Emanuele Ottolenghi is a senior fellow at FDD and an expert at FDD’s Center on Economic and Financial Power (CEFP) focused on Hezbollah’s Latin America illicit threat networks and Iran’s history of sanctions evasion. His research has examined Iran’s Islamic Revolutionary Guard Corps, including its links to the country’s energy sector and procurement networks. His areas of expertise also include the EU’s Middle East policymaking, transatlantic relations, the Arab-Israeli conflict, and Israel’s domestic politics. Prior to joining FDD, he headed the Transatlantic Institute in Brussels and taught Israel Studies at St. Antony’s College, Oxford University. He is author of The Pasdaran: Inside Iran’s Islamic Revolutionary Guard CorpsIran: The Looming Crisis, and Under a Mushroom Cloud: Europe, Iran and the Bomb. His columns have appeared in leading outlets including The Wall Street Journal, The New York Times, and London’s The Sunday Times.

AMBASSADOR NATHAN SALES

Ambassador Nathan Sales is the Acting Under Secretary of State for Civilian Security, Democracy, and Human Rights. He oversees seven State Department bureaus and offices responsible for preventing and countering threats to civilian security, including terrorism, mass atrocities, and violations of human rights and the rule of law. He was sworn in on August 10, 2017 as the Coordinator for Counterterrorism with the rank and status of Ambassador-at-Large.
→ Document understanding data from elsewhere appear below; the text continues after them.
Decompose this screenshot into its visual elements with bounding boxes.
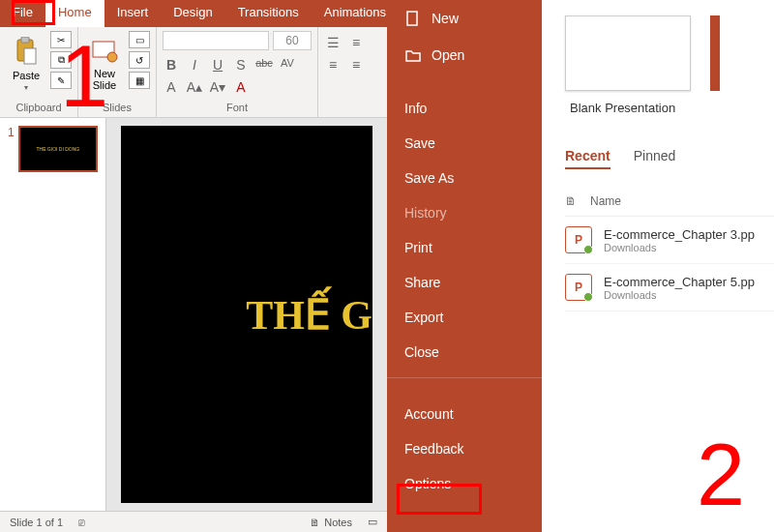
tab-design[interactable]: Design bbox=[161, 0, 224, 27]
open-icon bbox=[404, 46, 422, 64]
cut-button[interactable]: ✂ bbox=[50, 31, 72, 48]
file-menu-account[interactable]: Account bbox=[387, 397, 542, 431]
powerpoint-file-icon: P bbox=[565, 226, 592, 253]
blank-presentation-label: Blank Presentation bbox=[570, 101, 691, 115]
layout-icon: ▭ bbox=[135, 35, 144, 45]
tab-pinned[interactable]: Pinned bbox=[634, 144, 676, 169]
backstage-pane: New Open Info Save Save As History Print… bbox=[387, 0, 774, 532]
tab-file[interactable]: File bbox=[0, 0, 45, 27]
start-panel: Blank Presentation Recent Pinned 🗎 Name … bbox=[542, 0, 774, 532]
notes-button[interactable]: 🗎 Notes bbox=[310, 517, 352, 528]
ribbon-group-clipboard: Paste ▾ ✂ ⧉ ✎ Clipboard bbox=[0, 27, 78, 117]
tab-insert[interactable]: Insert bbox=[104, 0, 162, 27]
file-menu-save[interactable]: Save bbox=[387, 126, 542, 161]
editor-pane: File Home Insert Design Transitions Anim… bbox=[0, 0, 387, 532]
slide-title-text[interactable]: THẾ G bbox=[246, 291, 372, 339]
shadow-button[interactable]: S bbox=[232, 57, 250, 73]
template-strip[interactable] bbox=[710, 15, 720, 91]
font-family-input[interactable] bbox=[163, 31, 269, 50]
thumb-number: 1 bbox=[8, 126, 15, 172]
ribbon: Paste ▾ ✂ ⧉ ✎ Clipboard New Slide bbox=[0, 27, 387, 118]
file-menu-options[interactable]: Options bbox=[387, 466, 542, 501]
clear-format-button[interactable]: A bbox=[163, 79, 180, 95]
file-name: E-commerce_Chapter 3.pp bbox=[604, 227, 755, 242]
tab-home[interactable]: Home bbox=[45, 0, 104, 27]
tab-transitions[interactable]: Transitions bbox=[225, 0, 312, 27]
file-menu-new[interactable]: New bbox=[387, 0, 542, 37]
bold-button[interactable]: B bbox=[163, 57, 180, 73]
file-menu-info[interactable]: Info bbox=[387, 91, 542, 126]
bullets-button[interactable]: ☰ bbox=[324, 35, 342, 50]
tab-recent[interactable]: Recent bbox=[565, 144, 610, 169]
new-slide-button[interactable]: New Slide bbox=[84, 31, 125, 95]
char-spacing-button[interactable]: AV bbox=[279, 57, 296, 73]
font-label: Font bbox=[163, 100, 312, 115]
new-icon bbox=[404, 10, 422, 27]
svg-rect-5 bbox=[407, 12, 417, 25]
slide-counter: Slide 1 of 1 bbox=[10, 517, 63, 528]
table-header: 🗎 Name bbox=[565, 187, 774, 217]
svg-rect-2 bbox=[24, 48, 36, 64]
notes-icon: 🗎 bbox=[310, 517, 320, 528]
slide-thumbnail[interactable]: THE GIOI DI DONG bbox=[18, 126, 98, 172]
section-icon: ▦ bbox=[135, 75, 144, 86]
file-menu-open-label: Open bbox=[432, 47, 464, 63]
chevron-down-icon: ▾ bbox=[24, 83, 28, 92]
increase-font-button[interactable]: A▴ bbox=[186, 79, 203, 95]
new-slide-icon bbox=[90, 34, 119, 67]
numbering-button[interactable]: ≡ bbox=[347, 35, 365, 50]
copy-button[interactable]: ⧉ bbox=[50, 51, 72, 69]
file-menu-open[interactable]: Open bbox=[387, 37, 542, 74]
file-menu-save-as[interactable]: Save As bbox=[387, 161, 542, 195]
file-location: Downloads bbox=[604, 242, 755, 253]
file-menu-feedback[interactable]: Feedback bbox=[387, 431, 542, 466]
start-tabs: Recent Pinned bbox=[565, 144, 774, 169]
blank-presentation-thumb[interactable] bbox=[565, 15, 691, 91]
decrease-font-button[interactable]: A▾ bbox=[209, 79, 226, 95]
font-color-button[interactable]: A bbox=[232, 79, 250, 95]
layout-button[interactable]: ▭ bbox=[129, 31, 150, 48]
cut-icon: ✂ bbox=[57, 35, 65, 45]
align-left-button[interactable]: ≡ bbox=[324, 57, 342, 73]
ribbon-group-slides: New Slide ▭ ↺ ▦ Slides bbox=[78, 27, 157, 117]
ribbon-group-font: B I U S abc AV A A▴ A▾ A Font bbox=[157, 27, 318, 117]
paste-button[interactable]: Paste ▾ bbox=[6, 31, 46, 95]
file-menu-export[interactable]: Export bbox=[387, 300, 542, 335]
file-menu: New Open Info Save Save As History Print… bbox=[387, 0, 542, 532]
new-slide-label: New Slide bbox=[93, 69, 116, 91]
slide[interactable]: THẾ G bbox=[121, 126, 372, 503]
accessibility-icon[interactable]: ⎚ bbox=[78, 517, 85, 528]
file-location: Downloads bbox=[604, 289, 755, 301]
doc-header-icon: 🗎 bbox=[565, 194, 579, 208]
file-menu-print[interactable]: Print bbox=[387, 230, 542, 265]
table-row[interactable]: P E-commerce_Chapter 3.pp Downloads bbox=[565, 217, 774, 264]
file-name: E-commerce_Chapter 5.pp bbox=[604, 275, 755, 289]
thumb-title-text: THE GIOI DI DONG bbox=[36, 146, 79, 152]
reset-button[interactable]: ↺ bbox=[129, 51, 150, 69]
italic-button[interactable]: I bbox=[186, 57, 203, 73]
slide-canvas[interactable]: THẾ G bbox=[106, 118, 387, 511]
ribbon-tabbar: File Home Insert Design Transitions Anim… bbox=[0, 0, 387, 27]
strike-button[interactable]: abc bbox=[255, 57, 273, 73]
brush-icon: ✎ bbox=[57, 75, 65, 86]
table-row[interactable]: P E-commerce_Chapter 5.pp Downloads bbox=[565, 264, 774, 311]
file-menu-close[interactable]: Close bbox=[387, 335, 542, 369]
paste-label: Paste bbox=[13, 70, 40, 81]
powerpoint-file-icon: P bbox=[565, 274, 592, 301]
status-bar: Slide 1 of 1 ⎚ 🗎 Notes ▭ bbox=[0, 511, 387, 532]
section-button[interactable]: ▦ bbox=[129, 72, 150, 89]
tab-animations[interactable]: Animations bbox=[312, 0, 399, 27]
font-size-input[interactable] bbox=[273, 31, 312, 50]
file-menu-share[interactable]: Share bbox=[387, 265, 542, 300]
align-center-button[interactable]: ≡ bbox=[347, 57, 365, 73]
underline-button[interactable]: U bbox=[209, 57, 226, 73]
file-menu-new-label: New bbox=[432, 11, 459, 26]
slides-label: Slides bbox=[84, 100, 150, 115]
recent-files-table: 🗎 Name P E-commerce_Chapter 3.pp Downloa… bbox=[565, 187, 774, 311]
view-normal-button[interactable]: ▭ bbox=[368, 516, 377, 528]
format-painter-button[interactable]: ✎ bbox=[50, 72, 72, 89]
notes-label: Notes bbox=[324, 517, 352, 528]
col-name: Name bbox=[590, 194, 621, 208]
slide-thumbnail-panel: 1 THE GIOI DI DONG bbox=[0, 118, 106, 511]
reset-icon: ↺ bbox=[135, 55, 143, 66]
Ambassador Sales leads the State Department’s Counterterrorism Bureau and serves as the principal adviser to the Secretary of State on international counterterrorism matters. Before joining the State Department, Ambassador Sales was a tenured law professor, teaching and writing in the fields of counterterrorism law, national security law, constitutional law, and administrative law. Ambassador Sales previously was Deputy Assistant Secretary for Policy at the Department of Homeland Security. Ambassador Sales also served at the Office of Legal Policy at the Department of Justice, where he worked on counterterrorism policy and judicial confirmations.